With the exciting potential of continued use of AI in trainee education, it is paramount to recognize that in order to fully leverage these capabilities, otolaryngology must prioritize the development of expansive datasets that include diverse videos and metadata to improve AI model accuracy and reliability.11 Advances in multimodal AI (integrating video, audio, text, and sensor data) may further enable nuanced assessments of both technical skill and intraoperative decision-making.72 Other promising avenues to enrich learning experiences for otolaryngology trainees include large language models that could more robustly simulate patient interactions or clinical scenarios, allowing residents to practice diagnostic reasoning and decision-making in a risk-free environment.73
Equally important will be the establishment of ethical, regulatory, and educational frameworks to guide AI implementation. Ensuring data privacy, mitigating algorithmic bias, and preserving human judgment will be essential as AI becomes increasingly embedded in training. Faculty will play a critical role, as educators must be equipped to interpret new and evolving AI applications and integrate them meaningfully into training programs and assessment practices.
Our scoping review not only discusses the current uses of AI within comprehensive otolaryngology education, but also underscores the potential for AI to revolutionize otolaryngology education for trainees.

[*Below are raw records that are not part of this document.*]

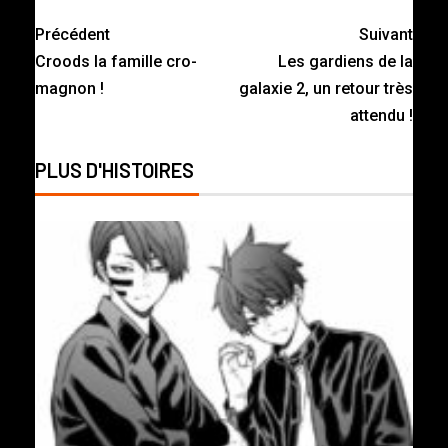
Précédent
Suivant
Croods la famille cro-
Les gardiens de la
magnon !
galaxie 2, un retour très
attendu !
PLUS D'HISTOIRES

Importantly, these applications align closely with the comprehensive goals of residency training, supporting not only surgical competence but also clinical reasoning, didactic learning and academic development, research, and career development.
Conclusion
Several themes emerged in our scoping review on the use of AI in comprehensive otolaryngology education: AI-Enhanced Surgical Training Models, AI-Based Surgical Skill Assessment, AI as a Research Aid, AI Augmentation of Didactic Learning, and AI in Residency Admissions. This scoping review identified present and future applications of AI technology for otolaryngology residency education. We discuss future AI applications in otolaryngology education, considering new approaches to selection, onboarding, training, and resident evaluation over time, ultimately catalyzing their preparedness for practice.